« Il est urgent que l’on inculque des valeurs aux enfants dès le bas âge », Christine ELONG.

« Il est urgent que l’on inculque des valeurs aux enfants dès le bas âge », Christine ELONG.

Bonjour les amis. Nous recevons pour vous cette semaine, une écrivaine camerounaise, Christine ELONG:  » De plus, la Drépanocytose n’est pas l’unique obstacle au bon épanouissement d’un couple. Faire le test d’électrophorèse, avant tout engagement, est important pour d’une part avoir la bonne l’information sur notre état de santé et d’une autre part, pour avoir l’esprit tranquille ».

BL : Bonjour Madame. Nous sommes heureux de vous recevoir sur notre blog Biscottes Littéraires. Nos lecteurs sont impatients de connaître l’auteure de  « Piégée par mon sang ». Vous voudrez bien vous présenter, s’il vous plaît ?

CE : Bonjour, Je suis Madame Tsalla Ngono Christine épouse Elong. Je suis Camerounaise d’origine établie à Nantes. Après une dizaine d’années en Italie où j’ai suivi mes études universitaires, j’ai finalement déposé mes valises en France.

BL : Nous vous accueillons sous votre manteau de femme de lettres. Pouvez-vous nous dire à quand remonte votre contact avec les lettres ? Autrement dit, qu’est-ce qui justifie votre passion pour l  littérature ?

CE : Je ne saurais vous situer avec exactitude à quand remonte mon contact avec les lettres. Je sais simplement que j’ai toujours eu un amour plus poussé vers les calculs, les mathématiques. Mon intérêt pour les lettres remonte néanmoins à une période où j’étais en quête d’attention, attention venant de mon père. Il a longtemps été quelqu’un d’assez calme et réservé, voire fermé. À cette époque-là, je cherchais le moyen de me faire remarquer. Et lui, souffrant d’une addiction livresque, il m’est venu en tête qu’en commençant à m’intéresser à la lecture, je réussirais peut-être à attirer son attention sur moi. J’ai mis une stratégie sur pieds qui consistait à choisir un livre dans sa bibliothèque et à m’installer bien en vue (à la véranda). L’idée était qu’à son passage, il me trouve en pleine lecture et qu’il soit fier de moi. J’attends toujours qu’il me le dise. (rire).

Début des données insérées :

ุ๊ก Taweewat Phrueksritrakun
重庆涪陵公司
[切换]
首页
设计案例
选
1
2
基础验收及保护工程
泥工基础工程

BL : A quel moment avez-vous senti le besoin de vous épancher en prenant par la voie scripturale ? L’écriture serait-elle pour vous un exutoire ?

CE: Ma rencontre avec l’écriture est par contre plus récente. Ayant fréquenté un établissement privé confessionnel, nous avions une bibliothèque. Parmi les activités proposées en dehors des heures de cours, nous pouvions nous rendre à la bibliothèque pour des prêts de livres. Et après chacune de mes lectures, je me disais toujours : « S’ils ont réussi à écrire, je pourrai le faire moi aussi. » Et le projet restait en suspens. Pour dire vrai, j’étais toujours très admirative devant un livre. Ce n’est qu’à partir de 2015, que le projet va réellement prendre forme et je vais décider de me lancer.  

BL : Vous faites votre entrée dans le cercle littéraire avec votre « Piégée par mon sang », votre premier roman. Quel est le postulat d’écriture de ce livre ?

CE : Piégée par mon sang est un roman qui entre dans le registre Réaliste – tragique. Il s’inspire de l’histoire d’une jeune femme courageuse qui en très peu de temps et de manière assez violente va perdre en cascade plusieurs personnes qui constituent son cadre familial restreint. Tout part d’une vie normale dans un environnement tout aussi normal. Deux individus qui tombent amoureux l’un de l’autre et décident de se marier. C’est cette vision réaliste qui est mise en avant dans le livre, la description des lieux, l’accent mis sur le détail sont importants et vous accompagnent tout au long de votre lecture. La deuxième partie, toujours très réaliste, nous plonge dans le drame avec cet incendie qui se déclenche et qui va consumer les deux enfants du couple.  La suite, qui ne sera pas moins fatale va mettre à rude épreuve les sentiments de notre personnage principal, Angela.  

BL : Au-delà des affres de la vie subies par Angela, la principale thématique qu’essaye de creuser votre plume est la Drépanocytose. L’intrigue que renferme ce livre serait-elle une façon pour vous de sensibiliser les gens sur l’existence et les cruelles conséquences de ce mal ?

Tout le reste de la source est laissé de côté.